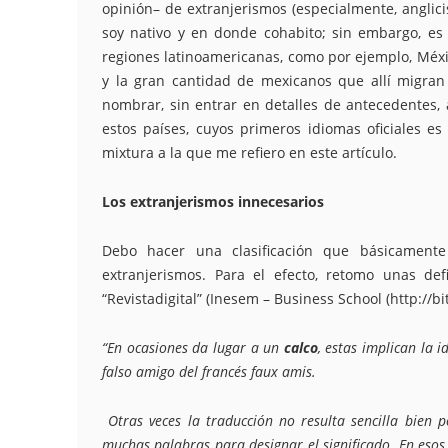
opinión– de extranjerismos (especialmente, anglici
soy nativo y en donde cohabito; sin embargo, es 
regiones latinoamericanas, como por ejemplo, Méxic
y la gran cantidad de mexicanos que allí migra
nombrar, sin entrar en detalles de antecedentes, 
estos países, cuyos primeros idiomas oficiales es
mixtura a la que me refiero en este artículo.
Los extranjerismos innecesarios
Debo hacer una clasificación que básicamente
extranjerismos. Para el efecto, retomo unas defi
“Revistadigital” (Inesem – Business School (http://b
“En ocasiones da lugar a un
calco
, estas implican la 
falso amigo del francés faux amis.
Otras veces la traducción no resulta sencilla bien 
muchas palabras para designar el significado. En eso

WHAT IS EXPECTED — In your reply, every line of the material should appear exactly as written, and no picture should.

RESULT OF THE EXERCISE —
opinión– de extranjerismos (especialmente, anglici
soy nativo y en donde cohabito; sin embargo, es 
regiones latinoamericanas, como por ejemplo, Méxic
y la gran cantidad de mexicanos que allí migra
nombrar, sin entrar en detalles de antecedentes, 
estos países, cuyos primeros idiomas oficiales es
mixtura a la que me refiero en este artículo.
Los extranjerismos innecesarios
Debo hacer una clasificación que básicamente
extranjerismos. Para el efecto, retomo unas defi
“Revistadigital” (Inesem – Business School (http://b
“En ocasiones da lugar a un
calco
, estas implican la 
falso amigo del francés faux amis.
Otras veces la traducción no resulta sencilla bien 
muchas palabras para designar el significado. En eso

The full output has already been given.